**Problem to solve**
Lines below that include the word "wody" should each be copied.

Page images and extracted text

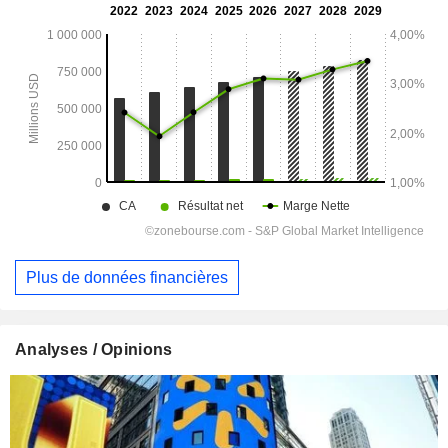
Plus de données financières
Analyses / Opinions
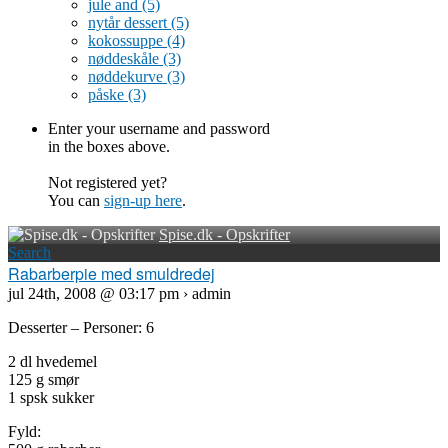
jule and
(5)
nytår dessert
(5)
kokossuppe
(4)
nøddeskåle
(3)
nøddekurve
(3)
påske
(3)
Enter your username and password
in the boxes above.
Not registered yet?
You can
sign-up here
.
Spise.dk - Opskrifter
Search
Rabarberpie med smuldredej
jul 24th, 2008 @ 03:17 pm › admin
Desserter – Personer: 6
2 dl hvedemel
125 g smør
1 spsk sukker
Fyld:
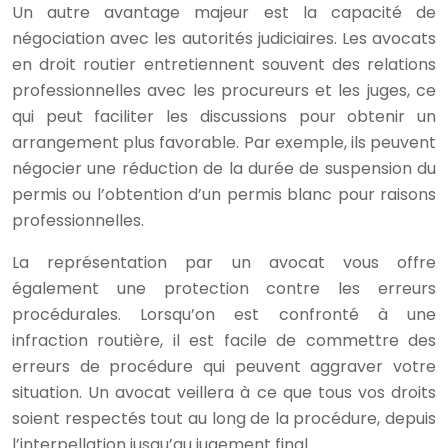
Un autre avantage majeur est la capacité de
négociation avec les autorités judiciaires. Les avocats
en droit routier entretiennent souvent des relations
professionnelles avec les procureurs et les juges, ce
qui peut faciliter les discussions pour obtenir un
arrangement plus favorable. Par exemple, ils peuvent
négocier une réduction de la durée de suspension du
permis ou l’obtention d’un permis blanc pour raisons
professionnelles.
La représentation par un avocat vous offre
également une protection contre les erreurs
procédurales. Lorsqu’on est confronté à une
infraction routière, il est facile de commettre des
erreurs de procédure qui peuvent aggraver votre
situation. Un avocat veillera à ce que tous vos droits
soient respectés tout au long de la procédure, depuis
l’interpellation jusqu’au jugement final.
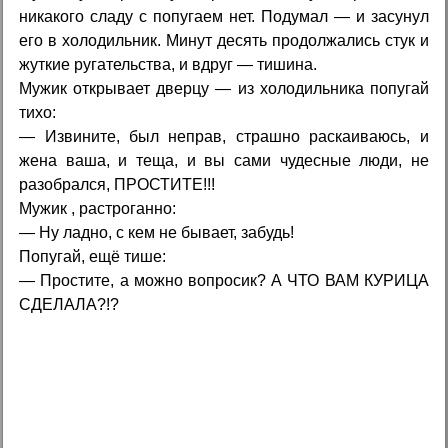
никакого сладу с попугаем нет. Подумал — и засунул
его в холодильник. Минут десять продолжались стук и
жуткие ругательства, и вдруг — тишина.
Мужик открывает дверцу — из холодильника попугай
тихо:
— Извините, был неправ, страшно раскаиваюсь, и
жена ваша, и теща, и вы сами чудесные люди, не
разобрался, ПРОСТИТЕ!!!
Мужик , растроганно:
— Ну ладно, с кем не бывает, забудь!
Попугай, ещё тише:
— Простите, а можно вопросик? А ЧТО ВАМ КУРИЦА
СДЕЛАЛА?!?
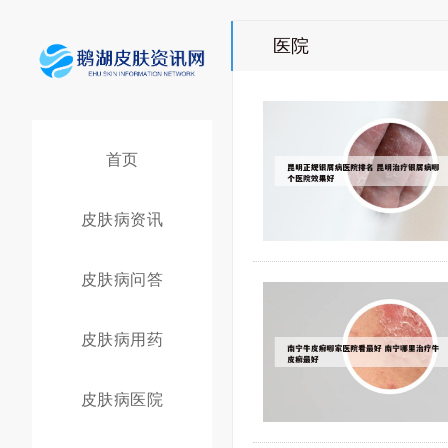
医院
首页
皮肤病资讯
皮肤病问答
皮肤病用药
皮肤病医院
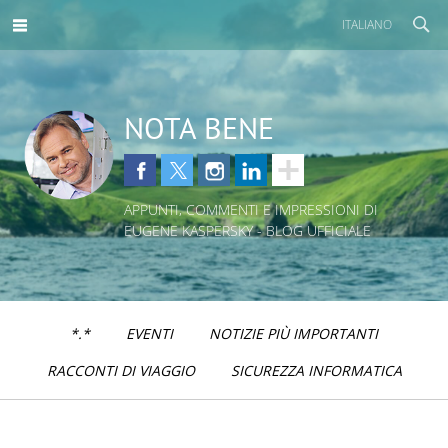
ITALIANO
NOTA BENE
APPUNTI, COMMENTI E IMPRESSIONI DI
EUGENE KASPERSKY - BLOG UFFICIALE
*.*
EVENTI
NOTIZIE PIÙ IMPORTANTI
RACCONTI DI VIAGGIO
SICUREZZA INFORMATICA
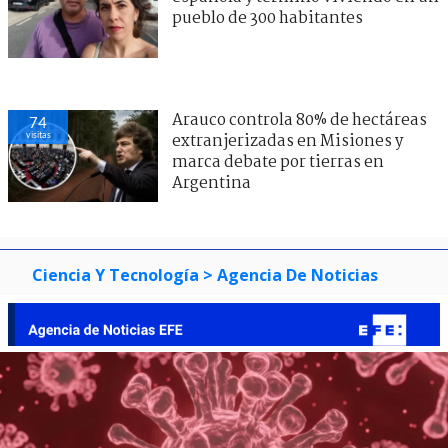
pueblo de 300 habitantes
Arauco controla 80% de hectáreas
74
visitas
extranjerizadas en Misiones y
marca debate por tierras en
Argentina
Ciencia Y Tecnología
> Agencia De Noticias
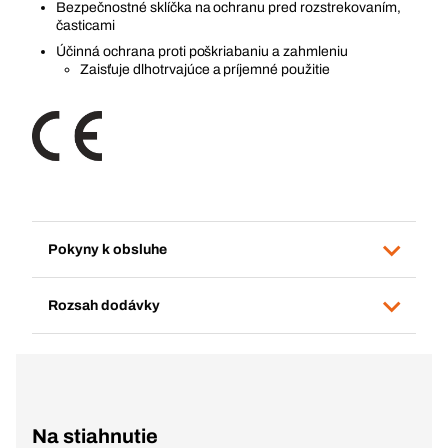
Bezpečnostné sklíčka na ochranu pred rozstrekovaním,
časticami
Účinná ochrana proti poškriabaniu a zahmleniu
Zaisťuje dlhotrvajúce a príjemné použitie
Pokyny k obsluhe
Rozsah dodávky
Na stiahnutie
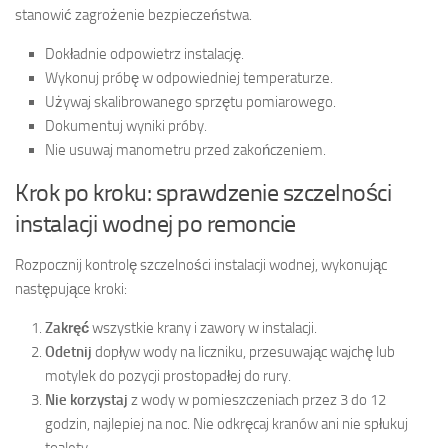
stanowić zagrożenie bezpieczeństwa.
Dokładnie odpowietrz instalację.
Wykonuj próbę w odpowiedniej temperaturze.
Używaj skalibrowanego sprzętu pomiarowego.
Dokumentuj wyniki próby.
Nie usuwaj manometru przed zakończeniem.
Krok po kroku: sprawdzenie szczelności
instalacji wodnej po remoncie
Rozpocznij kontrolę szczelności instalacji wodnej, wykonując
następujące kroki:
Zakręć
wszystkie krany i zawory w instalacji.
Odetnij
dopływ wody na liczniku, przesuwając wajchę lub
motylek do pozycji prostopadłej do rury.
Nie korzystaj
z wody w pomieszczeniach przez 3 do 12
godzin, najlepiej na noc. Nie odkręcaj kranów ani nie spłukuj
toalety.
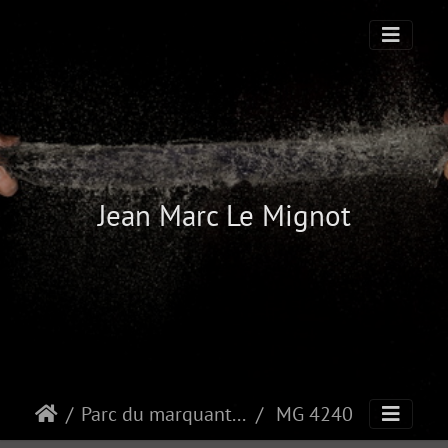
Jean Marc Le Mignot
Parc du marquanterre
MG 4240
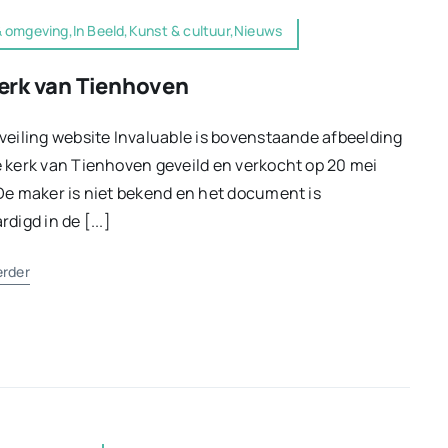
 omgeving,In Beeld,Kunst & cultuur,Nieuws
erk van Tienhoven
veiling website Invaluable is bovenstaande afbeelding
 kerk van Tienhoven geveild en verkocht op 20 mei
De maker is niet bekend en het document is
rdigd in de [...]
erder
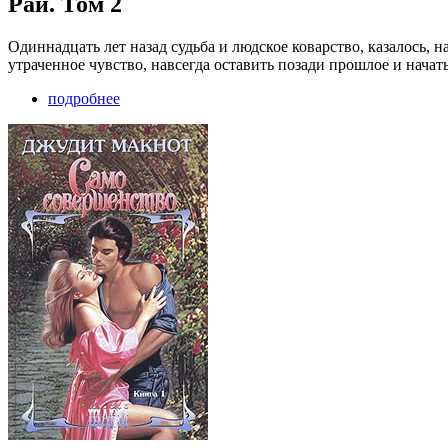
Рай. Том 2
Одиннадцать лет назад судьба и людское коварство, казалось, 
утраченное чувство, навсегда оставить позади прошлое и нача
подробнее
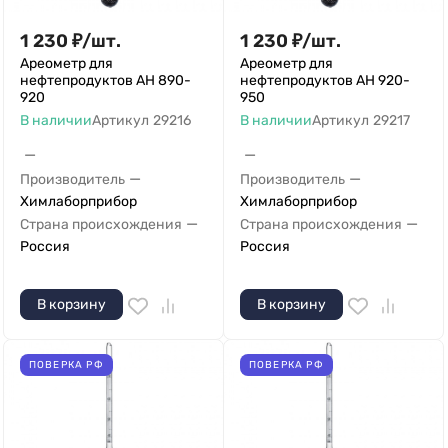
1 230
₽
/
шт.
1 230
₽
/
шт.
Ареометр для
Ареометр для
нефтепродуктов АН 890-
нефтепродуктов АН 920-
920
950
В наличии
Артикул
29216
В наличии
Артикул
29217
—
—
—
—
Производитель
Производитель
Химлаборприбор
Химлаборприбор
—
—
Страна происхождения
Страна происхождения
Россия
Россия
В корзину
В корзину
ПОВЕРКА РФ
ПОВЕРКА РФ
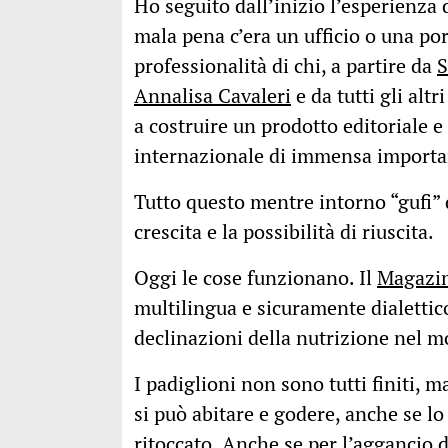
Ho seguito dall’inizio l’esperienza 
mala pena c’era un ufficio o una por
professionalità di chi, a partire da
S
Annalisa Cavaleri
e da tutti gli alt
a costruire un prodotto editoriale e
internazionale di immensa importa
Tutto questo mentre intorno “gufi”
crescita e la possibilità di riuscita.
Oggi le cose funzionano. Il
Magazi
multilingua e sicuramente dialettico
declinazioni della nutrizione nel 
I padiglioni non sono tutti finiti, 
si può abitare e godere, anche se lo
ritoccato. Anche se per l’aggancio d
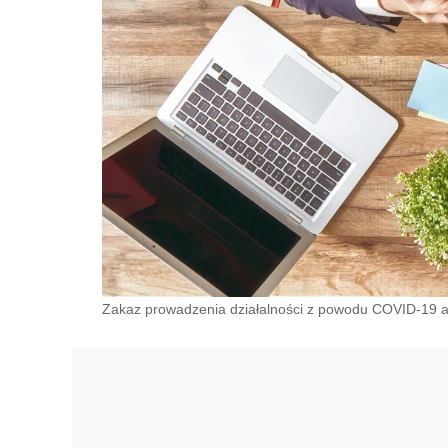
Zakaz prowadzenia działalności z powodu COVID-19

**Response**
dopływ wody na liczniku, przesuwając wajchę lub
z wody w pomieszczeniach przez 3 do 12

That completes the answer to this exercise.